Чтоб услыхал хоть один человек - Рюноскэ Акутагава
И последнее. Когда мы с тобой и Ясу-саном шли на станцию, мимо нас прошла женщина, и я, продолжая разговор, украдкой взглянул на неё. Ты сказала, чтобы я этого не делал. Это тоже порадовало меня.
Люди, возможно, подумают, чего, мол, он радуется таким малостям. Но это говорит лишь об их ничтожестве. Я уверен, что цена человека лучше всего познаётся на мелочах. Когда речь идёт о чем-то значительном, каждый поступает осмотрительно, и поэтому низость его выявляется не столь явственно. Когда же речь идёт о незначительном, человек не особенно задумывается над своим поведением. Другими словами, ведёт себя естественно. Тут его не спасёт никакое желание скрыть свою сущность – истинная цена человека, помимо его желания, всё равно выплывет наружу. Вот почему так называемые мелочи с точки зрения истинной цены человека на самом деле мелочами не являются.

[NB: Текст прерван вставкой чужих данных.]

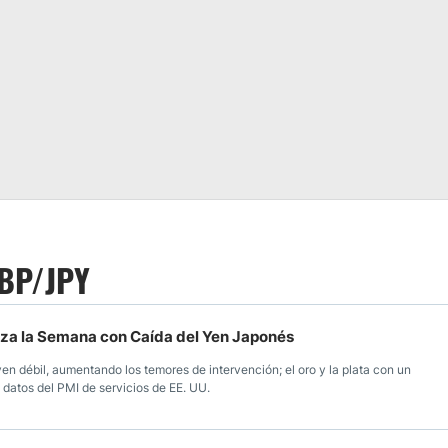
GBP/JPY
nza la Semana con Caída del Yen Japonés
n débil, aumentando los temores de intervención; el oro y la plata con un
 datos del PMI de servicios de EE. UU.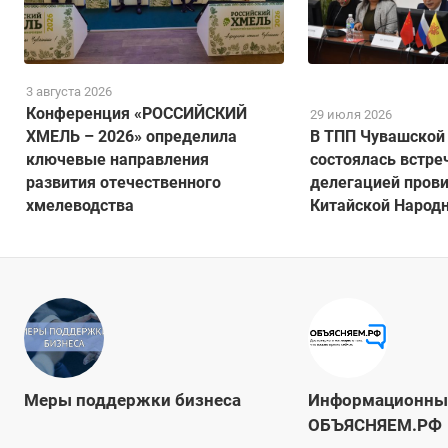
3 августа 2026
Конференция «РОССИЙСКИЙ
29 июля 2026
ХМЕЛЬ – 2026» определила
В ТПП Чувашской
ключевые направления
состоялась встре
развития отечественного
делегацией пров
хмелеводства
Китайской Народ
Меры поддержки бизнеса
Информационны
ОБЪЯСНЯЕМ.РФ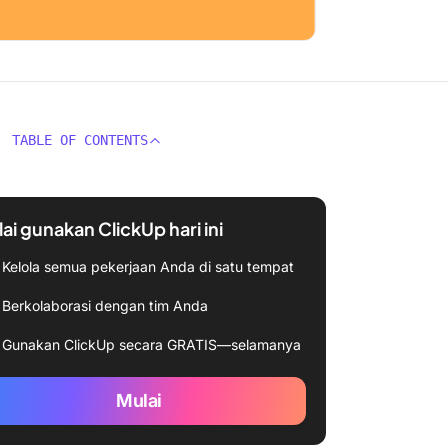
TABLE OF CONTENTS
ai gunakan ClickUp hari ini
Kelola semua pekerjaan Anda di satu tempat
Berkolaborasi dengan tim Anda
Gunakan ClickUp secara GRATIS—selamanya
Mulai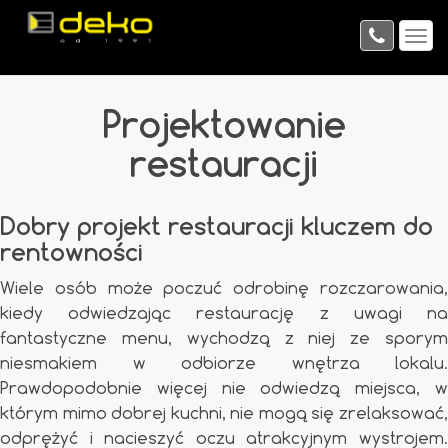
Projektowanie
restauracji
Dobry projekt restauracji kluczem do
rentowności
Wiele osób może poczuć odrobinę rozczarowania,
kiedy odwiedzając restaurację z uwagi na
fantastyczne menu, wychodzą z niej ze sporym
niesmakiem w odbiorze wnętrza lokalu.
Prawdopodobnie więcej nie odwiedzą miejsca, w
którym mimo dobrej kuchni, nie mogą się zrelaksować,
odprężyć i nacieszyć oczu atrakcyjnym wystrojem.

Я уже много раз наблюдал низость мужчин и женщин, проявляющуюся в мелочах. Такие люди отвратительны мне, будто от них исходит омерзительный запах. Они всегда держатся в обществе вместе.
Давай будем жить тихо и счастливо, не умничая, не зазнаваясь. Если бы только нам это удалось, какими бы мудрыми людьми были бы мы с тобой.
В последнее время часто думаю о том, что пора заводить свой дом. Но я так беден и пока не смогу обеспечить достойную жизнь.
Гуляет ветер, шумит море. Шумят сосны. Полнолуние, но небо покрыто тучами и луны не видно. На свет лампы летит мошкара. Пишу тебе, и моя тоска понемногу исчезает.
Передай привет маме, поблагодари её за письмо, которое она мне недавно прислала. Во время каникул хотел навестить вас, но был так занят, что не смог этого сделать. Извинись за меня.
Несколько дней назад пришла открытка от Яси-сана. Она написана гораздо лучше той, которую он прислал мне в прошлом году из Итиномии, я восхищён. Действительно восхищён – передай ему мои слова.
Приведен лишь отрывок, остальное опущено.